Dayton area development leaders say an effort just announced by community leaders in Akron and Canton to market their region as one community is part of a trend of all areas of the state trying to present themselves as competitive for new companies and residents.
Community leaders in two metropolitan areas in northeast Ohio announced this week they are joining forces to market their region as the “Akron-Canton Metroplex.” The area would comprise two industrial cities - Akron and Canton - with roughly 1.1 million population.
The new moniker isn’t likely to impact the Dayton region, economic development experts say, but the effort does mimic efforts here to present the Dayton and Cincinnati region as an attractive place to live, work and grow a business.
“We’re not worried about what’s going on in northeast Ohio,” said Chris Kershner of the Dayton Area Chamber of Commerce. He added “A region can market themselves however they see it as most beneficial but there are specific things employers look for and it’s access to workforce.”
Development officials in Dayton and Cincinnati metropolitan areas have for more than a decade sought ways to cooperate on projects that benefit the region.
“It continues to gain steam, especially as Dayton and Cincinnati continue to grow closer,” Kershner said.
Dayton officials will visit Minneapolis-St. Paul next month to talk with business, media and economic development officials there to see how that metro-merger has worked for St. Paul, the smaller of the two cities.
Community leaders in Stark and Summit counties came up with moniker Akron-Canton Metroplex as a way to market that area’s local assets and leveraging the combined 1.1 million population within the two metropolitan statistical areas (MSAs).
Separately, neither MSA — areas that are defined by the U.S. Office of Management and Budget — ranks in the largest 80 in the U.S. Together, however, they would jump into the top 50. An Akron-Canton MSA would be the fourth largest in Ohio, trailing only the Columbus, Cincinnati and Cleveland MSAs.

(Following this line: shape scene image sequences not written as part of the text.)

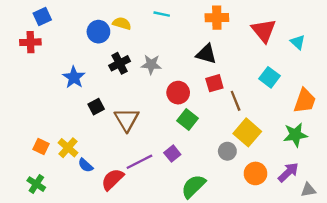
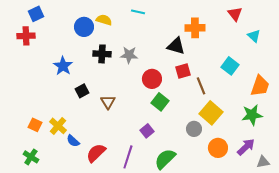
orange cross: (217, 18) -> (195, 28), moved
red triangle: (264, 30) -> (235, 14), moved, size x0.7
black cross: (120, 63) -> (102, 54), turned 30
brown triangle: (127, 120) -> (108, 102), size x0.7
purple line: (139, 162) -> (128, 157), moved, turned -45

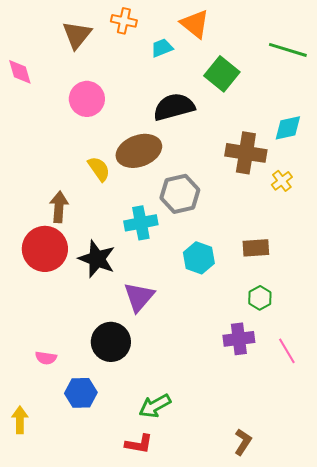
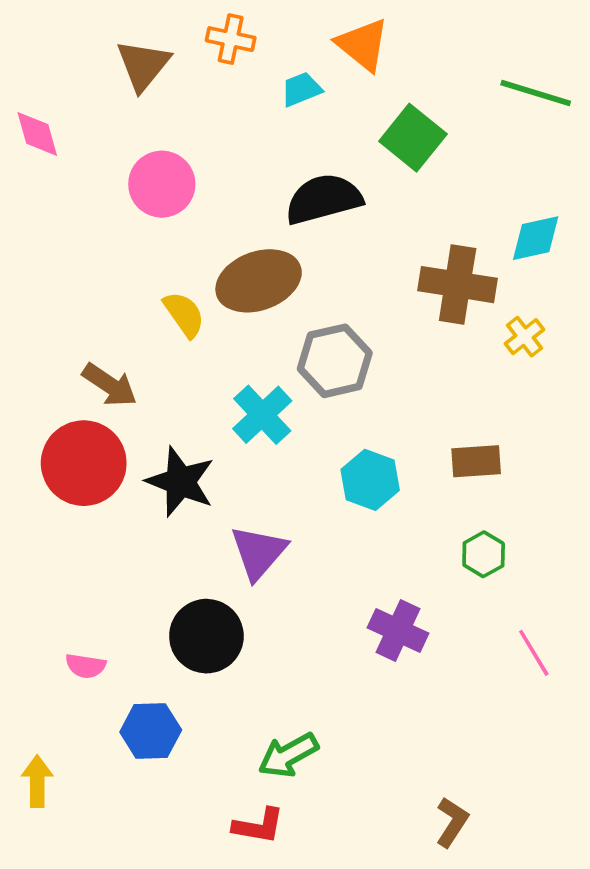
brown arrow: (59, 207) -> (110, 385), turned 120
cyan cross: (141, 223) -> (262, 415), turned -32
purple cross: (239, 339) -> (398, 631), moved, turned 32

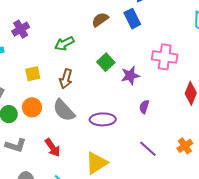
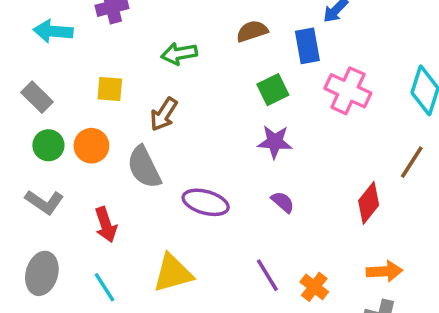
pink cross: (165, 57) -> (348, 91), moved
green square: (106, 62) -> (273, 90), moved
purple semicircle: (144, 107) -> (283, 202), turned 96
orange cross: (185, 146) -> (314, 287), moved, turned -35

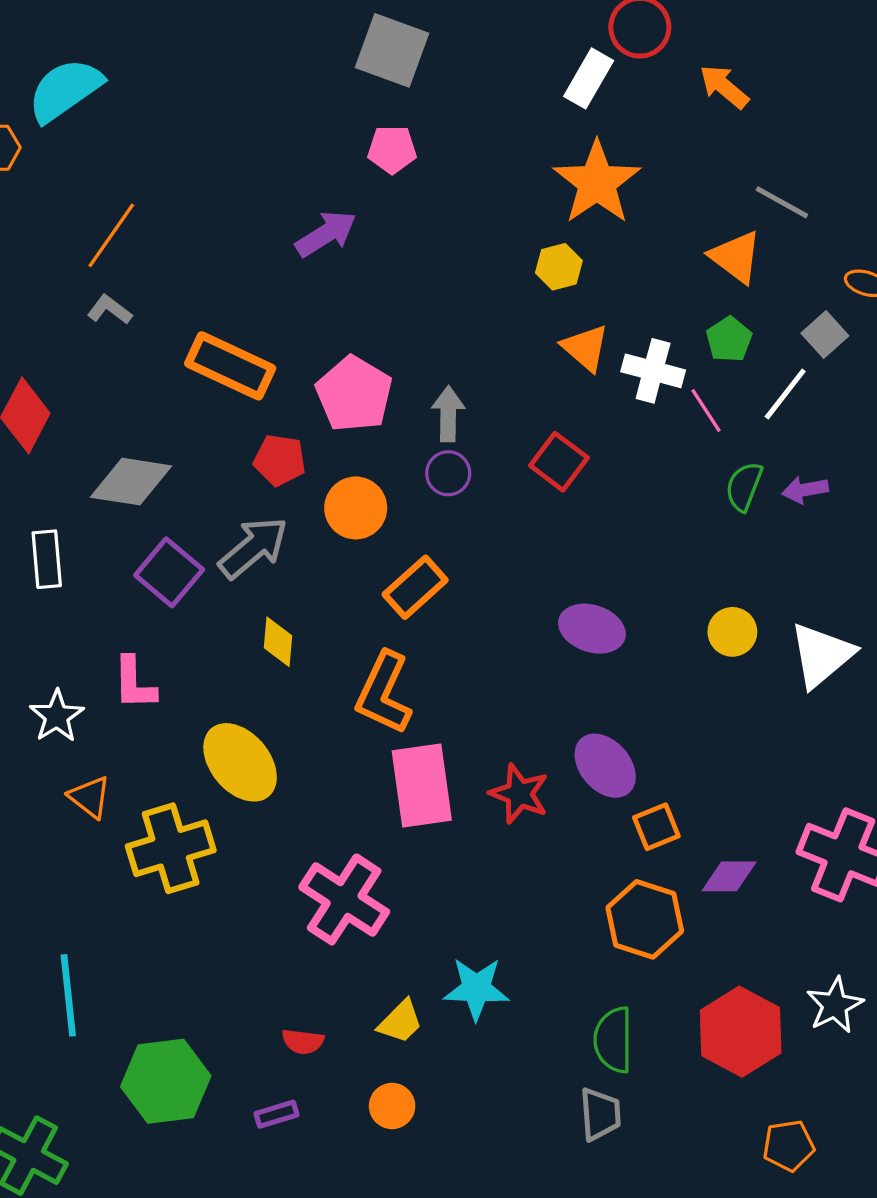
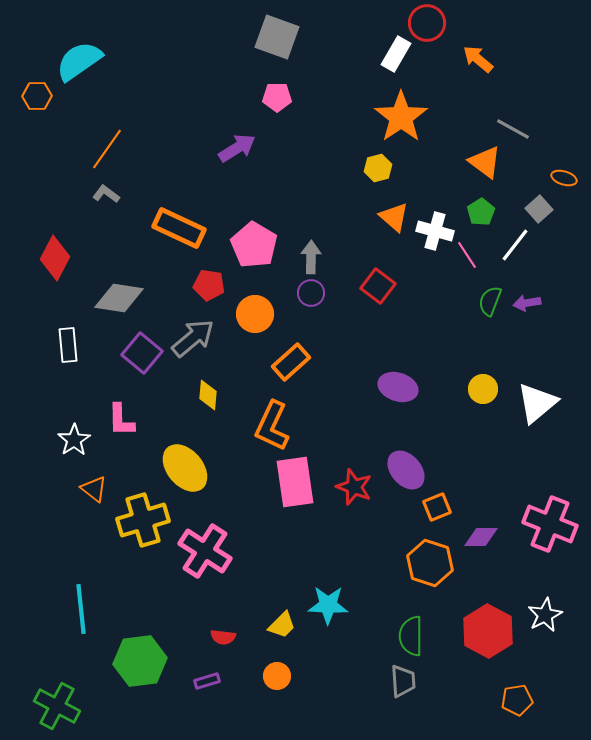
pink cross: (344, 899) -> (205, 551), moved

Long-term, the group hopes to get the federal government to formalize the designation of four counties into a new, combined MSA - Summit, Stark, Portage and Carroll counties. Until then, using the identifier Akron-Canton Metroplex will aid in marketing the region to outsiders.
The Dayton MSA includes the 800,000 people in Greene, Miami and Montgomery counties. Next door Clark County contains all of the Springfield MSA with 138,000 people. The Cincinnati MSA, by contrast, has 2.2 million people in seven counties in northern Kentucky, five in Ohio and three in Indiana.
Efforts by Dayton-area development leaders to market the region don’t necessarily follow MSA lines when trying to help a business re-locate or expand in Ohio. The Dayton Development Coalition is a coalition of business and community leaders and works across a 14-county region with 1.8 million residents from Auglaize to Butler counties. When it coordinates with JobsOhio - the statewide economic development agency - the DDC focuses on a 12 county area.
DDC spokeswoman Shannon Joyce Neal said employers looking to expand or re-locate are primarily interested in sites and workers. Rather than being tuned into statistical areas, employers want to know how many skilled workers live within a 60 minute drive or how many engineers graduate each year from universities within 100 miles, she said.
“From the Dayton Development Coalition perspective, we almost always talk regionally,” Neal said.
The DDC Data Center is an online tool that offers searchable information on area demographics, consumer spending, property, labor force, wages and more for a 12-county region.
Meanwhile, the Akron-Canton Metroplex branding effort is in full swing in northeast Ohio. The local chamber of commerce explains ‘metroplex’ as a conurbation — two areas that grow together through continued development, similar to Dallas and Fort Worth in Texas.
“As we focus on economic growth, and seek our share of resources and visibility, we believe that for external audiences and statewide decision makers, looking at Akron-Canton as a region or a metroplex to compete for funding, business opportunity and visitors can ‘upsize’ the opportunity for all of us,” the Greater Akron Chamber of Commerce says on its website.
Information from The Canton Repository is included in this report.